Sort a list by an ordered index - scala

Let us assume that I have the following two sequences:
val index = Seq(2,5,1,4,7,6,3)
val unsorted = Seq(7,6,5,4,3,2,1)
The first is the index by which the second should be sorted. My current solution is to traverse over the index and construct a new sequence with the found elements from the unsorted sequence.
val sorted = index.foldLeft(Seq[Int]()) { (s, num) =>
s ++ Seq(unsorted.find(_ == num).get)
}
But this solution seems very inefficient and error-prone to me. On every iteration it searches the complete unsorted sequence. And if the index and the unsorted list aren't in sync, then either an error will be thrown or an element will be omitted. In both cases, the not in sync elements should be appended to the ordered sequence.
Is there a more efficient and solid solution for this problem? Or is there a sort algorithm which fits into this paradigm?
Note: This is a constructed example. In reality I would like to sort a list of mongodb documents by an ordered list of document Id's.
Update 1
I've selected the answer from Marius Danila because it seems the more fastest and scala-ish solution for my problem. It doesn't come with a not in sync item solution, but this could be easily implemented.
So here is the updated solution:
def sort[T: ClassTag, Key](index: Seq[Key], unsorted: Seq[T], key: T => Key): Seq[T] = {
val positionMapping = HashMap(index.zipWithIndex: _*)
val inSync = new Array[T](unsorted.size)
val notInSync = new ArrayBuffer[T]()
for (item <- unsorted) {
if (positionMapping.contains(key(item))) {
inSync(positionMapping(key(item))) = item
} else {
notInSync.append(item)
}
}
inSync.filterNot(_ == null) ++ notInSync
}
Update 2
The approach suggested by Bask.cc seems the correct answer. It also doesn't consider the not in sync issue, but this can also be easily implemented.
val index: Seq[String]
val entities: Seq[Foo]
val idToEntityMap = entities.map(e => e.id -> e).toMap
val sorted = index.map(idToEntityMap)
val result = sorted ++ entities.filterNot(sorted.toSet)
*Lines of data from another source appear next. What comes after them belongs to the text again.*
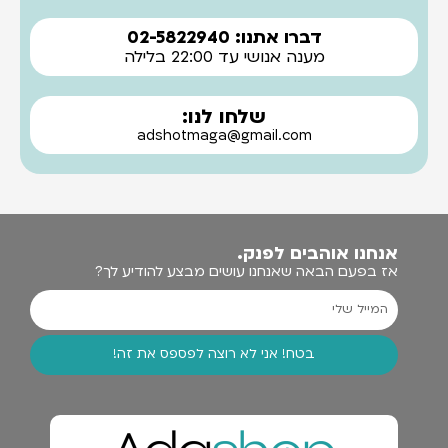
דברו אתנו: 02-5822940
מענה אנושי עד 22:00 בלילה
שלחו לנו:
adshotmaga@gmail.com
אנחנו אוהבים לפנק.
אז בפעם הבאה שאנחנו עושים מבצע להודיע לך?
בטח! אני לא רוצה לפספס את זה!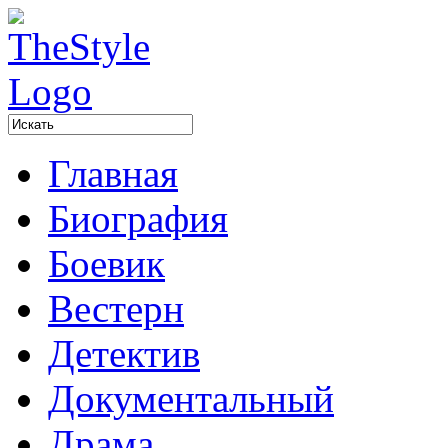
Главная
Биография
Боевик
Вестерн
Детектив
Документальный
Драма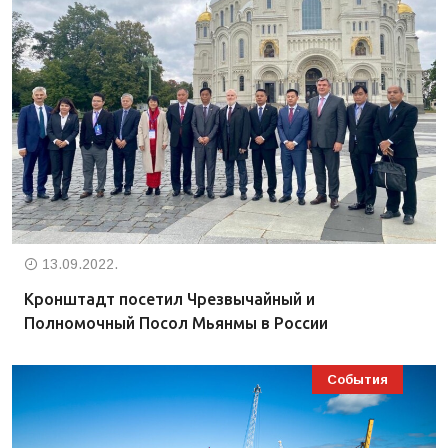
13.09.2022.
Кронштадт посетил Чрезвычайный и
Полномочный Посол Мьянмы в России
События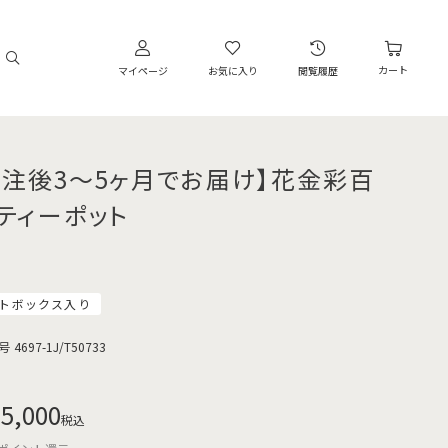
カート
マイページ
お気に入り
閲覧履歴
受注後3～5ヶ月でお届け】花金彩百
 ティーポット
トボックス入り
号
4697-1J/T50733
5,000
税込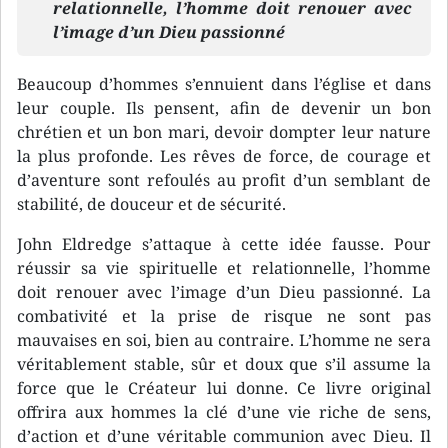
relationnelle, l’homme doit renouer avec
l’image d’un Dieu passionné
Beaucoup d’hommes s’ennuient dans l’église et dans
leur couple. Ils pensent, afin de devenir un bon
chrétien et un bon mari, devoir dompter leur nature
la plus profonde. Les rêves de force, de courage et
d’aventure sont refoulés au profit d’un semblant de
stabilité, de douceur et de sécurité.
John Eldredge s’attaque à cette idée fausse. Pour
réussir sa vie spirituelle et relationnelle, l’homme
doit renouer avec l’image d’un Dieu passionné. La
combativité et la prise de risque ne sont pas
mauvaises en soi, bien au contraire. L’homme ne sera
véritablement stable, sûr et doux que s’il assume la
force que le Créateur lui donne. Ce livre original
offrira aux hommes la clé d’une vie riche de sens,
d’action et d’une véritable communion avec Dieu. Il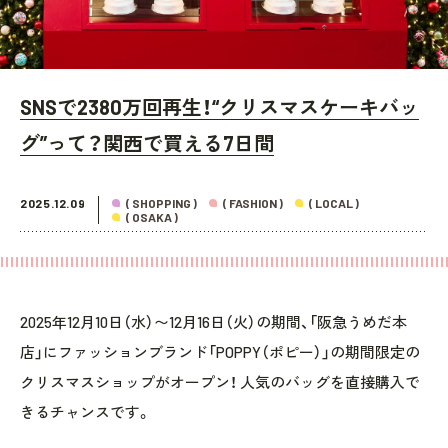
SNSで2380万回再生！“クリスマスケーキバッ
グ”って？関西で買える7日間
2025.12.09
( SHOPPING )
( FASHION )
( LOCAL )
( OSAKA )
2025年12月10日（水）〜12月16日（火）の期間、「阪急うめだ本
店」にファッションブランド「POPPY（ポピー）」の期間限定の
クリスマスショップがオープン！ 人気のバッグを直接購入で
きるチャンスです。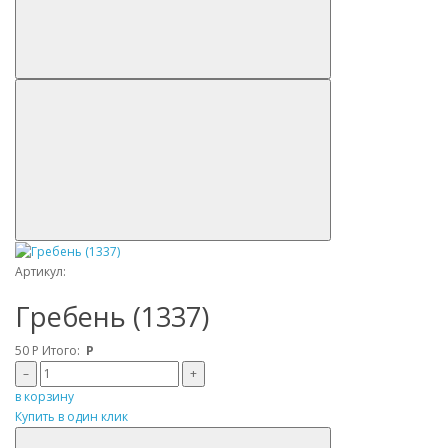
Артикул:
Гребень (1337)
50
Р
Итого:
Р
–
+
в корзину
Купить в один клик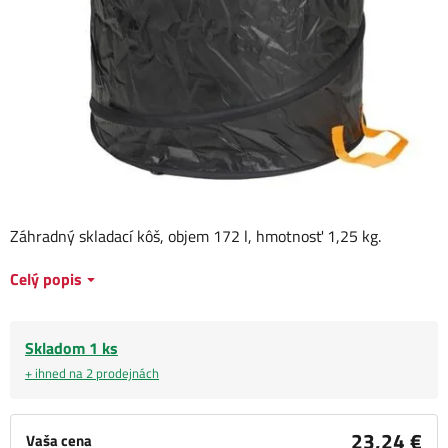
Záhradný skladací kôš, objem 172 l, hmotnosť 1,25 kg.
Celý popis
Skladom 1 ks
+ ihned na 2 prodejnách
23,24 €
Vaša cena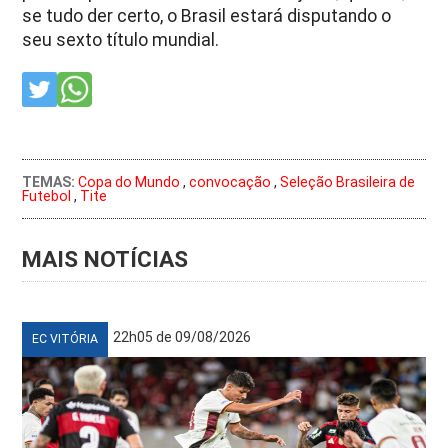
se tudo der certo, o Brasil estará disputando o
seu sexto título mundial.
TEMAS:
Copa do Mundo
,
convocação
,
Seleção Brasileira de
Futebol
,
Tite
MAIS NOTÍCIAS
22h05 de 09/08/2026
EC VITÓRIA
Why do you want to sort collection, when you already have sorted index collection? You can just use map
Concerning> In reality I would like to sort a list of mongodb documents by an ordered list of document Id's.
val ids: Seq[String]
val entities: Seq[Foo]
val idToEntityMap = entities.map(e => e.id -> e).toMap
ids.map(idToEntityMap _)

This may not exactly map to your use case, but Googlers may find this useful:
scala> val ids = List(3, 1, 0, 2)
ids: List[Int] = List(3, 1, 0, 2)
scala> val unsorted = List("third", "second", "fourth", "first")
unsorted: List[String] = List(third, second, fourth, first)
scala> val sorted = ids map unsorted
sorted: List[String] = List(first, second, third, fourth)

I do not know the language that you are using. But irrespective of the language this is how i would have solved the problem.
From the first list (here 'index') create a hash table taking key as the document id and the value as the position of the document in the sorted order.
Now when traversing through the list of document i would lookup the hash table using the document id and then get the position it should be in the sorted order. Then i would use this obtained order to sort in a pre allocated memory.
Note: if the number of documents is small then instead of using hashtable u could use a pre allocated table and index it directly using the document id.

Flat Mapping the index over the unsorted list seems to be a safer version (if the index isn't found it's just dropped since find returns a None):
index.flatMap(i => unsorted.find(_ == i))
It still has to traverse the unsorted list every time (worst case this is O(n^2)). With you're example I'm not sure that there's a more efficient solution.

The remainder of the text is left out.